Sotheby’s reports healthy sales for its May Contemporary Art evening sale

It may not have been the dazzling record-breaker that was Monday’s sale of Modern, Impressionist and Contemporary art at Christie’s (at which Picasso’s Les Femmes d’Alger fetched an unprecedented $179,365,000) but Sotheby’s said it was pleased with the results of Tuesday’s May Contemporary art evening sale, which totalled $380 million, with 87% of lots sold.
The highlight of the evening was the sale of Mark Rothko’s Untitled (Yellow and Blue), which went to an anonymous client for $46.5m after it was underbid by an Asian private collector.

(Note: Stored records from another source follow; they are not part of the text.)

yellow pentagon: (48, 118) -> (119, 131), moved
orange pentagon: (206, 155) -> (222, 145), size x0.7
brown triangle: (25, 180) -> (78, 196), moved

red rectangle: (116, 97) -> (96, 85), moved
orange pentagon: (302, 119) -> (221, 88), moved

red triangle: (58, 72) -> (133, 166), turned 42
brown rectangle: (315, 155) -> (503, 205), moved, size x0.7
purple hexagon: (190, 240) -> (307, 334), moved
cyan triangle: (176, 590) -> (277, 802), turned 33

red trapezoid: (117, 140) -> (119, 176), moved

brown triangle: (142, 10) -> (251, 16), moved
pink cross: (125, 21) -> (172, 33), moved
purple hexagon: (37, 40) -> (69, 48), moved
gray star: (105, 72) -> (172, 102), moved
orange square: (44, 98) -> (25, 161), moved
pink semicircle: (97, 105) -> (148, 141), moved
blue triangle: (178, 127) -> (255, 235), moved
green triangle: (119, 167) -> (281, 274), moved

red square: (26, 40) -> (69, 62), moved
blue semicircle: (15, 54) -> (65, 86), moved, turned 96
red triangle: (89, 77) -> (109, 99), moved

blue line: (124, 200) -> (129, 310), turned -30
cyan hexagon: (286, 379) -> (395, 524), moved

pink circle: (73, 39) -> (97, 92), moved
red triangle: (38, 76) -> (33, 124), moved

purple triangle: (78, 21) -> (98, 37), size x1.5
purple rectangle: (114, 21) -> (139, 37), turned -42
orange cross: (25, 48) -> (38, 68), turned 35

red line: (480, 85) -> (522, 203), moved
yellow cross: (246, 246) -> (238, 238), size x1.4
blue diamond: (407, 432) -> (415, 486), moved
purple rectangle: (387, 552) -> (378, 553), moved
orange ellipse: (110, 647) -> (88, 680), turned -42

Roy Lichtenstein’s The Ring (Engagement) sold for $41,690,000. The work has had only two owners in 50 years and came from the collection of Stefan Edlis. The price is nearly 20 times the $2,202,500 the work fetched when it last appeared at auction in November 1997 at Sotheby’s.
Untitled (RIOT), an early masterwork by Christopher Wool that had been in the same collection since 1991, sold for $29,930,000, establishing a new record for the artist at auction (est. $12/8 million).

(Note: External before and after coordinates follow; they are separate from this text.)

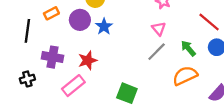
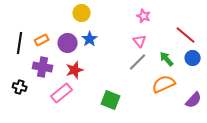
orange rectangle: (51, 13) -> (42, 40), moved
purple circle: (80, 20) -> (68, 43), moved
black cross: (27, 79) -> (20, 87), turned 32

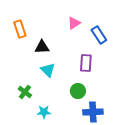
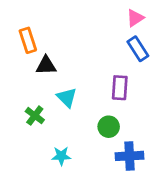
pink triangle: (74, 23) -> (135, 18), moved
black triangle: (42, 47) -> (46, 65), moved
green cross: (25, 92) -> (35, 116), moved

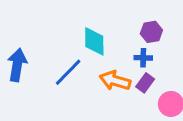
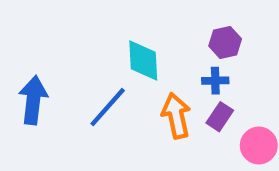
orange arrow: (115, 81) -> (176, 116), turned 64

Sigmar Polke’s Dschungel (Jungle) also set a new benchmark, with a final price of $27,130,000 – four years after it fetched $9.2 million in the Sotheby’s London sale of the Duerckheim Collection (est. in the region of $20 million).
Superman by Andy Warhol fetched $14,362,000 after it was sought by seven bidders from around the world (est. $6/8m), a record for the Myths series at auction. Mao from 1973, also by Warhol, sold for $14,474,000 (est. $13/16m). All five works by the artist found buyers.
Alexander Rotter, co-head of Sotheby’s Global Contemporary Art department, said: “With a total of $380 million, an outstanding sell-through rate, and records for artists spanning the gamut of Contemporary art, the sale tonight was a great success. In a sale that saw bids coming thick and fast from all corners of the room and all corners of the globe, tonight’s total was just a heartbeat away from being our best ever.”